Понадобилось четыре-пять секунд, не больше, чтобы ощупью снова
отодвинуть дверь. Но на эти четыре-пять секунд я опоздал. В сарае было
темно и пусто. Внутри не было ничего, кроме старой сосновой скамьи и
ставших видными при вспышке спички у меня в руке кучек чего-то, похожего
на мокрое желтое конфетти на полу. Уже в тот момент, когда мои руки
царапали дверь снаружи, я знал, что внутри никого нет; и я знал, где они
теперь, знал, что они, громко смеясь от внезапного, пылкого, чудесного,
удивительного и радостного восторга, спускаются в ту зеленую, лесистую
долину, к дому.
Я работаю в банке и не люблю свою работу; я езжу туда и обратно в
метро, читая газеты и напечатанные в них новости. Я живу в меблированной
комнате; и в старом шкафу, под пачкой моих носовых платков, хранится
маленький прямоугольник из желтого картона. На одной стороне у него
напечатаны слова: "Действителен по утверждении для одной поездки на
Верну", а на обороте - дата. Но дата эта давно минула. И недействителен
этот билет, пробитый узором мелких дырочек.
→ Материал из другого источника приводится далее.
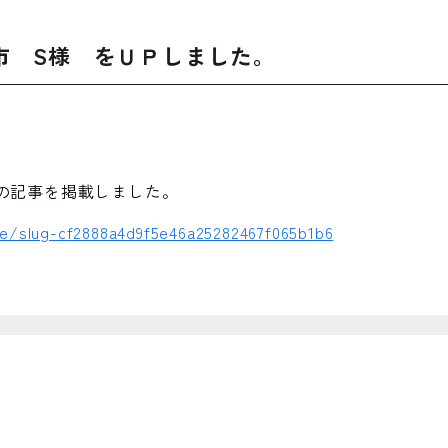
市 S様 をＵＰしました。
の記事を掲載しました。
ce/slug-cf2888a4d9f5e46a25282467f065b1b6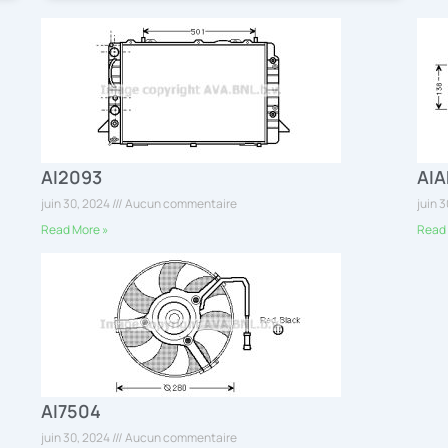
AI2093
AIA
juin 30, 2024
Aucun commentaire
juin 
Read More »
Read 
AI7504
juin 30, 2024
Aucun commentaire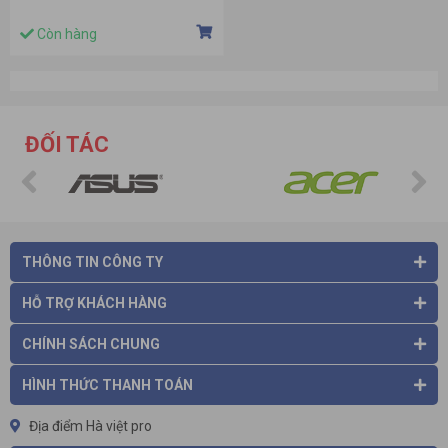
Còn hàng
ĐỐI TÁC
THÔNG TIN CÔNG TY
HỖ TRỢ KHÁCH HÀNG
CHÍNH SÁCH CHUNG
HÌNH THỨC THANH TOÁN
Địa điểm Hà việt pro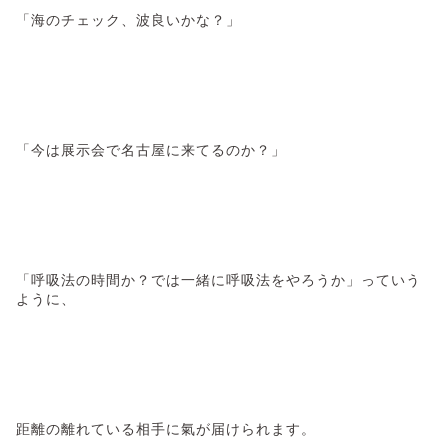
「海のチェック、波良いかな？」
「今は展示会で名古屋に来てるのか？」
「呼吸法の時間か？では一緒に呼吸法をやろうか」っていう
ように、
距離の離れている相手に氣が届けられます。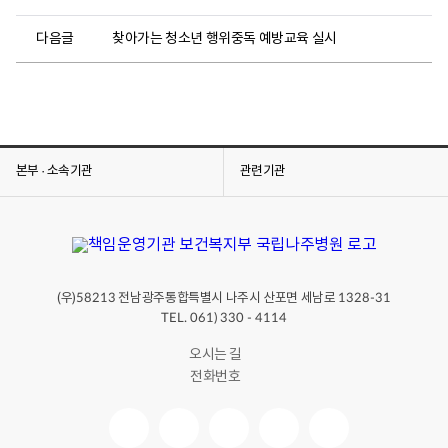
다음글
찾아가는 청소년 행위중독 예방교육 실시
본부 · 소속기관
관련기관
(우)
전남광주통합특별시 나주시 산포면 세남로
58213
1328-31
TEL. 061) 330 - 4114
오시는 길
전화번호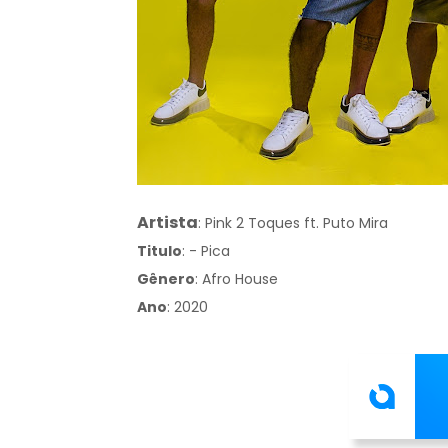
Artista
:
Pink 2 Toques ft. Puto Mira
Titulo
:
- Pica
Gênero
:
Afro House
Ano
: 2020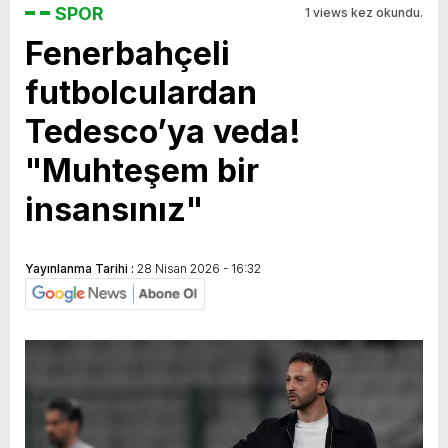
SPOR
1 views kez okundu.
Fenerbahçeli
futbolculardan
Tedesco’ya veda!
"Muhteşem bir
insansınız"
Yayınlanma Tarihi :
28 Nisan 2026 - 16:32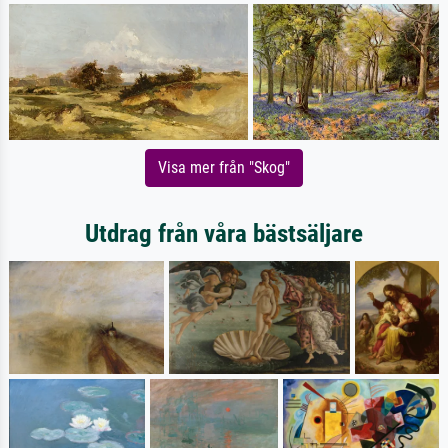
Visa mer från "Skog"
Utdrag från våra bästsäljare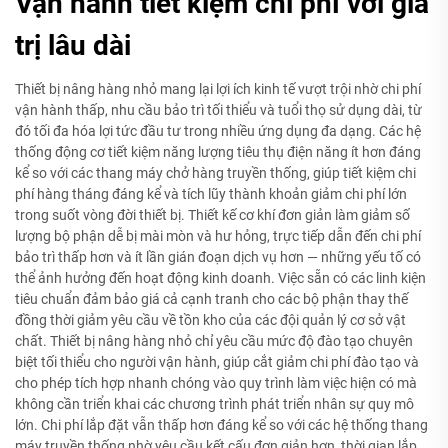
Vận hành tiết kiệm chi phí với giá
trị lâu dài
Thiết bị nâng hàng nhỏ mang lại lợi ích kinh tế vượt trội nhờ chi phí
vận hành thấp, nhu cầu bảo trì tối thiểu và tuổi thọ sử dụng dài, từ
đó tối đa hóa lợi tức đầu tư trong nhiều ứng dụng đa dạng. Các hệ
thống động cơ tiết kiệm năng lượng tiêu thụ điện năng ít hơn đáng
kể so với các thang máy chở hàng truyền thống, giúp tiết kiệm chi
phí hàng tháng đáng kể và tích lũy thành khoản giảm chi phí lớn
trong suốt vòng đời thiết bị. Thiết kế cơ khí đơn giản làm giảm số
lượng bộ phận dễ bị mài mòn và hư hỏng, trực tiếp dẫn đến chi phí
bảo trì thấp hơn và ít lần gián đoạn dịch vụ hơn — những yếu tố có
thể ảnh hưởng đến hoạt động kinh doanh. Việc sẵn có các linh kiện
tiêu chuẩn đảm bảo giá cả cạnh tranh cho các bộ phận thay thế
đồng thời giảm yêu cầu về tồn kho của các đội quản lý cơ sở vật
chất. Thiết bị nâng hàng nhỏ chỉ yêu cầu mức độ đào tạo chuyên
biệt tối thiểu cho người vận hành, giúp cắt giảm chi phí đào tạo và
cho phép tích hợp nhanh chóng vào quy trình làm việc hiện có mà
không cần triển khai các chương trình phát triển nhân sự quy mô
lớn. Chi phí lắp đặt vẫn thấp hơn đáng kể so với các hệ thống thang
máy truyền thống nhờ yêu cầu kết cấu đơn giản hơn, thời gian lắp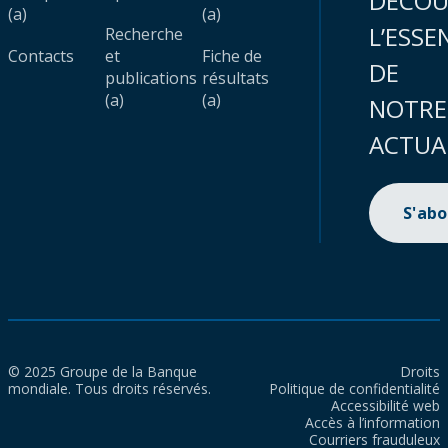
DÉCOU
(a)
(a)
L’ESSE
Recherche
Contacts
et
Fiche de
DE
publications
résultats
(a)
(a)
NOTRE
ACTUA
S'ab
© 2025 Groupe de la Banque
Droits
mondiale. Tous droits réservés.
Politique de confidentialité
Accessibilité web
Accès à l’information
Courriers frauduleux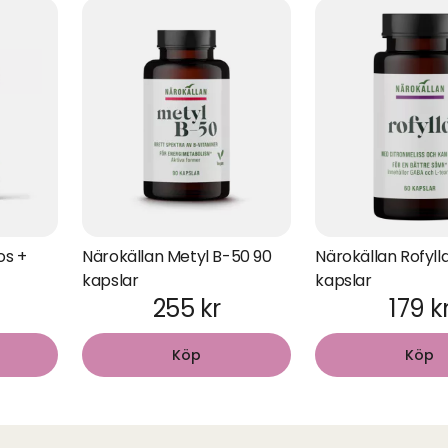
os +
Närokällan Metyl B-50 90
Närokällan Rofyll
kapslar
kapslar
255 kr
179 k
Köp
Köp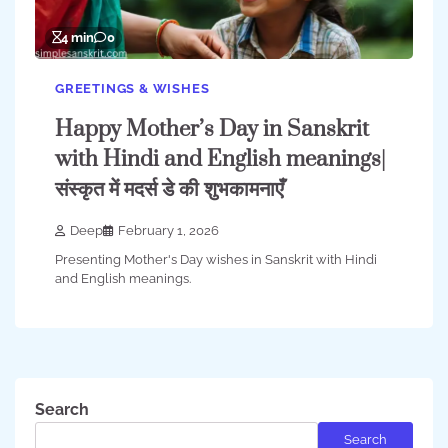
4 min
0
GREETINGS & WISHES
Happy Mother’s Day in Sanskrit
with Hindi and English meanings|
संस्कृत में मदर्स डे की शुभकामनाएँ
Deep
February 1, 2026
Presenting Mother's Day wishes in Sanskrit with Hindi
and English meanings.
Search
Search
Я опять побывал в Туристском Бюро Акме. Высокий, седеющий человек
шагнул мне навстречу и положил передо мной две пятидолларовых бумажки,
доллар и 17 центов мелочью. "Вы забыли это на конторке, когда были здесь",
- сказал он серьезно. Глядя мне прямо в глаза, он добавил холодно: "Не
знаю, почему". Потом пришли какие-то посетители, он повернулся к ним, и
мне оставалось только уйти.

...Войдите туда, как будто это действительно обычное туристское бюро,
- каким оно и кажется, - вы можете найти его в каком угодно городе.